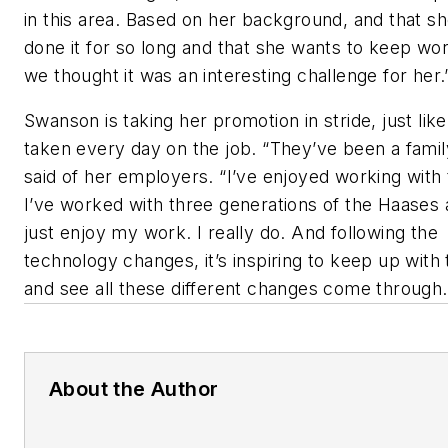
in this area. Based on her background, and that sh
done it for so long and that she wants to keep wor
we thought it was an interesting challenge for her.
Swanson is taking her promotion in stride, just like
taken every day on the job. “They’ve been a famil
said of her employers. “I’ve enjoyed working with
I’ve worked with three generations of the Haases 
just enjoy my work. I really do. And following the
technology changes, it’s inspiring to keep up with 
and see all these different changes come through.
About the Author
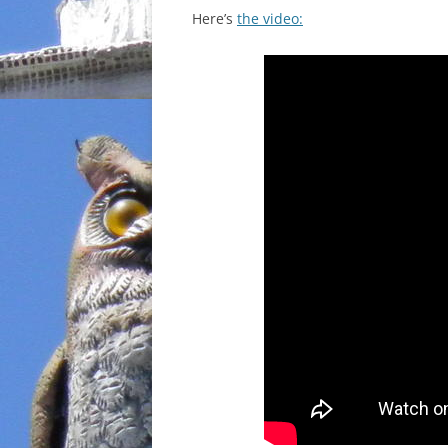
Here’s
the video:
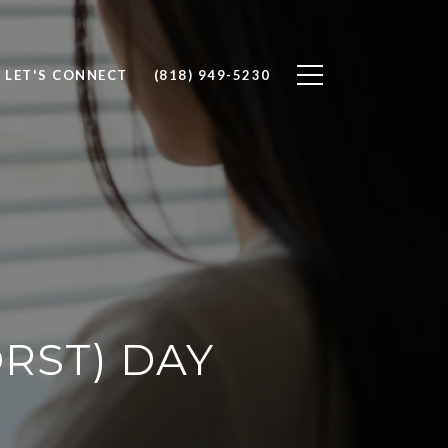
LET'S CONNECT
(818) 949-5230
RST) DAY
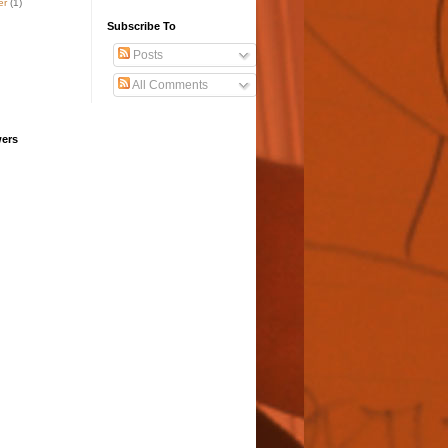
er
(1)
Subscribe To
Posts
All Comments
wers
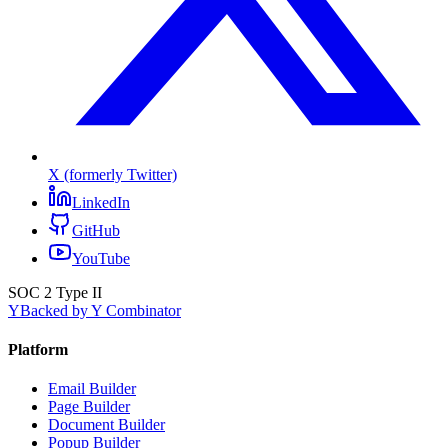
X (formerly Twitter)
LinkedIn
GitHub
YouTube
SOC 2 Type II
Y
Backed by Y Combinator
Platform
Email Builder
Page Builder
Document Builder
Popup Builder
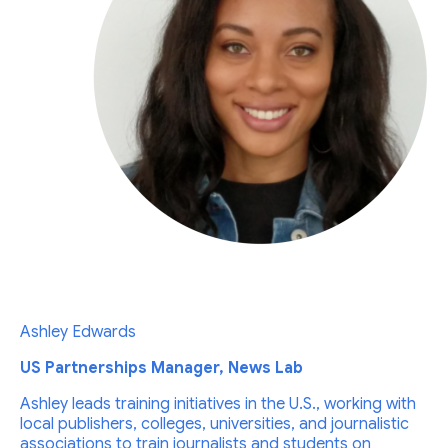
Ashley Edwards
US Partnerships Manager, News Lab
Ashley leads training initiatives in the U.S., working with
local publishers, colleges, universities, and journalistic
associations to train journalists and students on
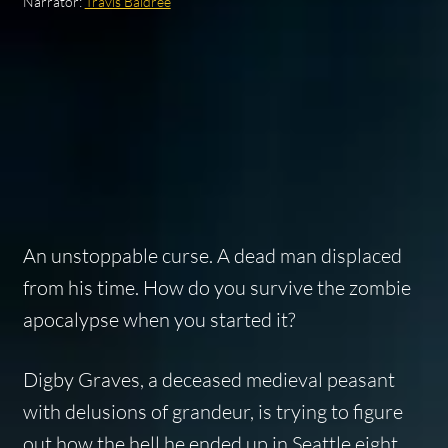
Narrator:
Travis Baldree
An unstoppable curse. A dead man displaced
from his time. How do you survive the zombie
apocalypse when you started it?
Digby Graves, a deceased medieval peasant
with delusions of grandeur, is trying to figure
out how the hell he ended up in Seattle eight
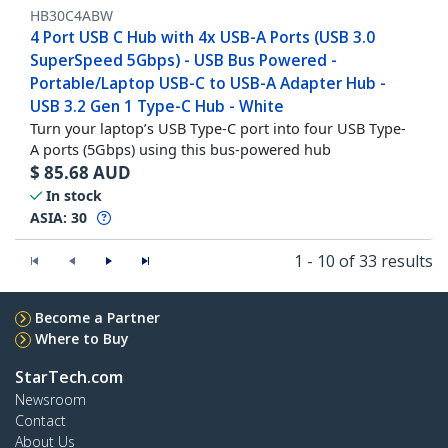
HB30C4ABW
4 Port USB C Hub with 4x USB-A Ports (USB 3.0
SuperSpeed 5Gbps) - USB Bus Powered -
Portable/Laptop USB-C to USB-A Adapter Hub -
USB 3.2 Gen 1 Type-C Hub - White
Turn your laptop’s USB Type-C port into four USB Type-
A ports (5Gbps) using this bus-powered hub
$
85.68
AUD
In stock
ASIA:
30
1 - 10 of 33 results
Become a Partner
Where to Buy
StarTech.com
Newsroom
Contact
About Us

------------------------------

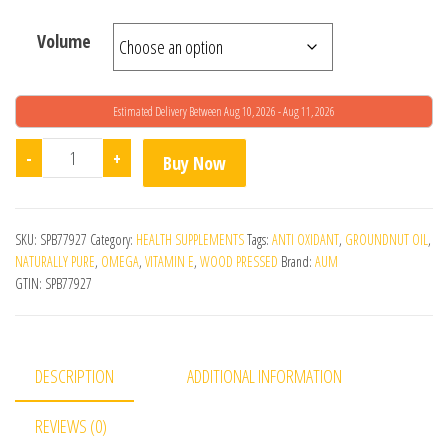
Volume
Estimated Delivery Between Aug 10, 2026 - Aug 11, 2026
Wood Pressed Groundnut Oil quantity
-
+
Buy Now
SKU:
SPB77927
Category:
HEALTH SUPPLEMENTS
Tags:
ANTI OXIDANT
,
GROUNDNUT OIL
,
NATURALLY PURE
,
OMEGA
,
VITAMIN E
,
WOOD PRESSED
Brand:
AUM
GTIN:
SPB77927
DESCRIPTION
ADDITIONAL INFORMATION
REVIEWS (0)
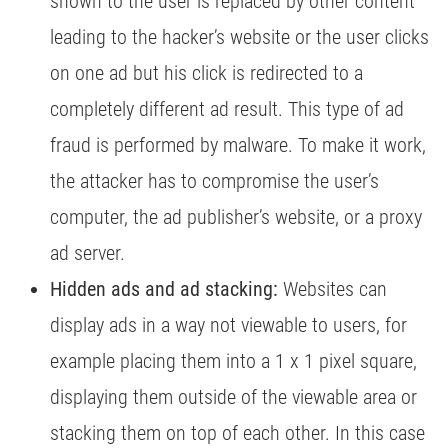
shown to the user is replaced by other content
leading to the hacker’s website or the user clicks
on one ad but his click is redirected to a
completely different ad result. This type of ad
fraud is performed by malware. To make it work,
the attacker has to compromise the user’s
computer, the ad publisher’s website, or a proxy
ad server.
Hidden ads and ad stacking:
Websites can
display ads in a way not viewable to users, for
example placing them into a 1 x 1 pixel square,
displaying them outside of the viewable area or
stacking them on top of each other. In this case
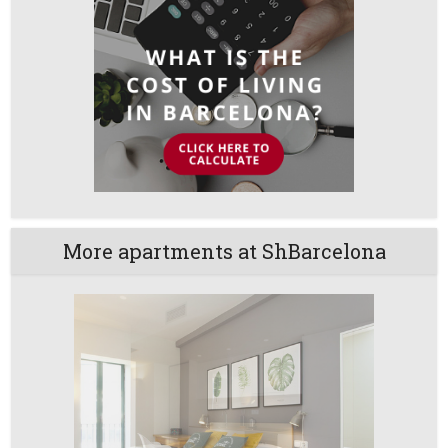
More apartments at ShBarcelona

------------------------------

REQUIRED WORK: Return exactly the lines above, from the one with "leading to the" up to and including the one with "More apartments at ShBarcelona", and include no pictures.

COMPLETED EXERCISE:
leading to the hacker’s website or the user clicks
on one ad but his click is redirected to a
completely different ad result. This type of ad
fraud is performed by malware. To make it work,
the attacker has to compromise the user’s
computer, the ad publisher’s website, or a proxy
ad server.
Hidden ads and ad stacking:
Websites can
display ads in a way not viewable to users, for
example placing them into a 1 x 1 pixel square,
displaying them outside of the viewable area or
stacking them on top of each other. In this case
More apartments at ShBarcelona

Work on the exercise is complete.